SOURCE MATERIAL:

• • •

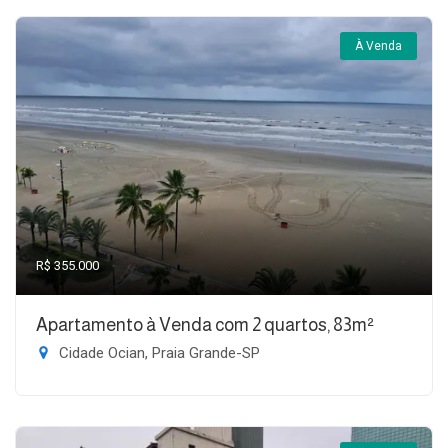
À Venda
R$ 355.000
Apartamento à Venda com 2 quartos, 83m²
Cidade Ocian, Praia Grande-SP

• • •

AIM OF THE TASK: Reprint the data verbatim, pictures excluded.

RESPONSE BOX:
À Venda
R$ 355.000
Apartamento à Venda com 2 quartos, 83m²
Cidade Ocian, Praia Grande-SP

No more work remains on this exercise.